I dont see any problem showing any sort of crash or accident vid clip, as long as there is a warning of some sort, so the squeemish and the pussies dont get offended by accidently watching something that could possibly do damage to their fragile little minds....

I already have this clip on my comp, and have many more like it...

Why??? 

Because I choose to, and atleast in America, we have the Constitutional Right to do as we please, within the laws of our great Nation...

And BTW, some of us idiotic and vulgar Americans DO find these kind of clips to be entertaining....


----------



## Glider (Jul 1, 2005)

I truly hope that you don't go through what I did, but if you did, I wonder if you would change your mind.


----------



## lesofprimus (Jul 1, 2005)

I was shot down in a helicopter in Somolia, blown up in Iraq, and seen more than I'll ever forget.......

The last time I changed my mind about anything was 1986, when I decided that I like Peanut Butter Captain Crunch better than Fruitty Pebbles Cereal......


----------



## FLYBOYJ (Jul 1, 2005)

Glider said:


> I truly hope that you don't go through what I did, but if you did, I wonder if you would change your mind.

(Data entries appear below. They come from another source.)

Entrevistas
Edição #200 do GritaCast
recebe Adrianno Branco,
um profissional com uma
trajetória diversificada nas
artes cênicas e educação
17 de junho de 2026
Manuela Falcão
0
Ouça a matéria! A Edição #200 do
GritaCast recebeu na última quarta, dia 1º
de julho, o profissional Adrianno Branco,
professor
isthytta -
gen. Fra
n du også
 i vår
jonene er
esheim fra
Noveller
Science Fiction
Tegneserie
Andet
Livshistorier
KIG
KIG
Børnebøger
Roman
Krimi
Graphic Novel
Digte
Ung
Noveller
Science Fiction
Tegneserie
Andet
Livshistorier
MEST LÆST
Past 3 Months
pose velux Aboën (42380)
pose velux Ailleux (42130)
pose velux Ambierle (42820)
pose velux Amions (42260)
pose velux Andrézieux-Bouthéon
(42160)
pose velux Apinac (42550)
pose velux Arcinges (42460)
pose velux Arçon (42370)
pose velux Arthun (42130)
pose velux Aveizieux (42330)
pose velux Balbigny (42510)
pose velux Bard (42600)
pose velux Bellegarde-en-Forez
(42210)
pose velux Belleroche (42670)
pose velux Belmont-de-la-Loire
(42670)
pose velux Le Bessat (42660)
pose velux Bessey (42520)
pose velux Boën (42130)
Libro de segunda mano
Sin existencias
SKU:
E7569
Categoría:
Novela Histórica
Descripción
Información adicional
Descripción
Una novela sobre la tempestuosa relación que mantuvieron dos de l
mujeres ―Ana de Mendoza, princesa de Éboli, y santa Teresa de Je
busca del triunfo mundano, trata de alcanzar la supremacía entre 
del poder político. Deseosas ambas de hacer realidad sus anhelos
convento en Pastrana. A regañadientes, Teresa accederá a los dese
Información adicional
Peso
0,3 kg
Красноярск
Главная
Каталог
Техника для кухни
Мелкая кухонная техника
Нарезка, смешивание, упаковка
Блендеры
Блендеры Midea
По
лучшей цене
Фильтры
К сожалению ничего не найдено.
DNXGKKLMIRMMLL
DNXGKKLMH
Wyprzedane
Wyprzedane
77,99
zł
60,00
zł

If you don't mind me asking Glider what type of glider was it? I had a really hard landing in a Grobe 103 about 3 years ago. Started messing too much with the dive brakes on final in an attempt to put it on the numbers and got into a nasty PIO. I bounced 3 or 4 times and almost cartwheeled. My back was screwed for a few weeks after that. Luckily I healed and was able to repair the sailplane. Lessons learned!


----------



## FLYBOYJ (Jul 1, 2005)

lesofprimus said:


> The last time I changed my mind about anything was 1986, when I decided that I like Peanut Butter Captain Crunch better than Fruitty Pebbles Cereal......



LMFAO


----------



## plan_D (Jul 1, 2005)

I just watched it. It is quite amusing. You know that fuck-er will be the star of the squadron now? Because he's ejected! It happened when my dad was on 11 Sqn. one the Lightnings gear was stuck up, and it would NOT come down...the pilot tried shaking it, blasting it..everything...so he just took it over 'the wash' and banged out...star of the squadron 'cos he was the only one that had ever ejected.


----------



## plan_D (Jul 1, 2005)

Poor bastards in that Sea Knight on the other one though, christ almight what the fuck was that pilot doing? He was coming in way too fast.


----------



## Glider (Jul 1, 2005)

It was a Pirat. I was on approach and only one airbrake came out. Somehow and I don't know how, I hit the ground level, not nose first. The strange thing is that I don't remember a thing from when I heard and felt the bang as the controls broke, until I had hit the ground watching the undercarriage which had gone through the top of the fuselage coming back down, hoping it wouldn't land on me.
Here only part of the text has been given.